Administration rightly places community safety first

Credit: Maria Raffaele/Art Editor Credit: Maria Raffaele/Art Editor

We live in extraordinary times.

Last week, for the first time since 2003, Carnegie Mellon University canceled classes due to snow. Campus was closed for three days due to weather for perhaps the first time in its 110-year history. These snow-related closings and cancellations inconvenienced students and professors, administration and staff alike. Tests, lectures, and assignments must be rescheduled, syllabi must be rearranged, and we all must return to our normal, blizzard-free lives.
Yet despite the interruption to our routine, we applaud the university administration for demonstrating its commitment to the safety of its students and employees by complying with the city’s request to cancel classes.

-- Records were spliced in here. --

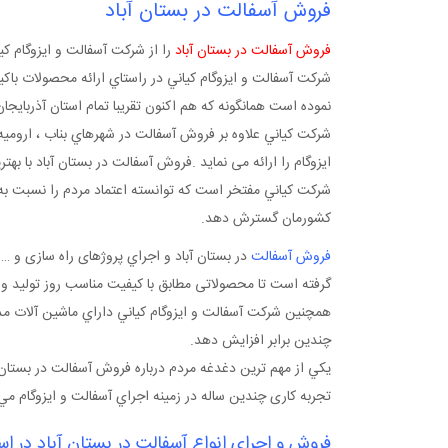
فروش آسفالت در بستان آباد
فروش آسفالت در بستان آباد
را از شرکت آسفالت و ايزوگام کي
شرکت آسفالت و ايزوگام کياني در راستاي ارائه محصولات باکي
نموده است همانگونه که هم اکنون تقریبا تمام استان آذرب
شرکت کياني علاوه بر فروش آسفالت در شهرهاي بناب ، اروميه ،
ایزوگام را ارائه می نماید .فروش آسفالت در بستان آباد با ب
شرکت کياني مفتخر است که توانسته اعتماد مردم را نسبت ب
کشورمان گسترش دهد.
فروش آسفالت
در بستان آباد و اجراي پروژهای راه سازی و …
گرفته است تا محصولاتی مطابق با کیفیت مناسب روز توليد و ار
همچنين شرکت آسفالت و ايزوگام کياني داراي ماشين آلات مدر
چندين برابر افزايش دهد.
يکي از مهم ترين دغدغه مردم درباره فروش آسفالت در بستان 
تجربه کاری چندين ساله در زمينه اجراي آسفالت و ايزوگام مي 
فروش و اجرای انواع آسفالت در بستان آباد در ا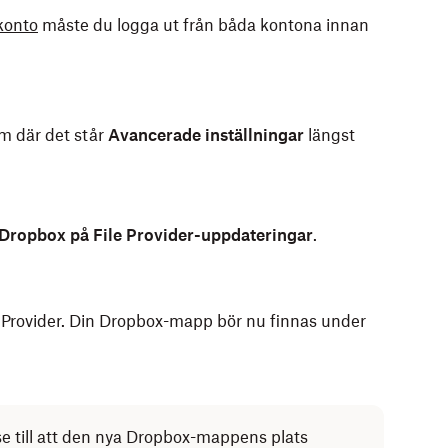
konto
måste du logga ut från båda kontona innan
rm där det står
Avancerade inställningar
längst
Dropbox på File Provider-uppdateringar
.
e Provider. Din Dropbox-mapp bör nu finnas under
se till att den nya Dropbox-mappens plats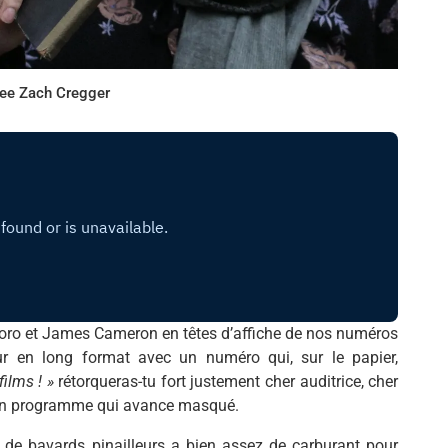
ee Zach Cregger
Toro et James Cameron en têtes d’affiche de nos numéros
our en long format avec un numéro qui, sur le papier,
ilms ! »
rétorqueras-tu fort justement cher auditrice, cher
ur un programme qui avance masqué.
 de bavards pinailleurs a bien assez de carburant pour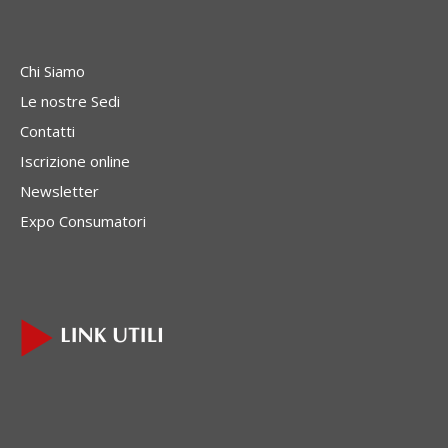
Chi Siamo
Le nostre Sedi
Contatti
Iscrizione online
Newsletter
Expo Consumatori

At a school where missing a single day can take a week to make up, closing the campus is not an easy choice. But the cost of missed classes is much less than that of broken bones or car accidents. Rather than putting pressure on faculty to brave the dangerous roads or on students to walk down icy paths, the university made the responsible choice to accept the reality of the city’s situation.

It was not Carnegie Mellon’s fault that Pittsburgh received almost 30 inches of snow in six days or that the city was woefully underprepared for such a storm. In fact, the university’s response was faster and more effective than the city’s: By Wednesday morning, sidewalks across the Cut were clear, while Forbes Avenue remained a sheet of ice. The school’s leaders made the right choice in closing offices, not because campus was impassable, but for the well-being of staff and students living off campus.

While Snowmageddon 2010 has come to an end, we commend the actions of an administration that rightly places the safety of its community as a top priority.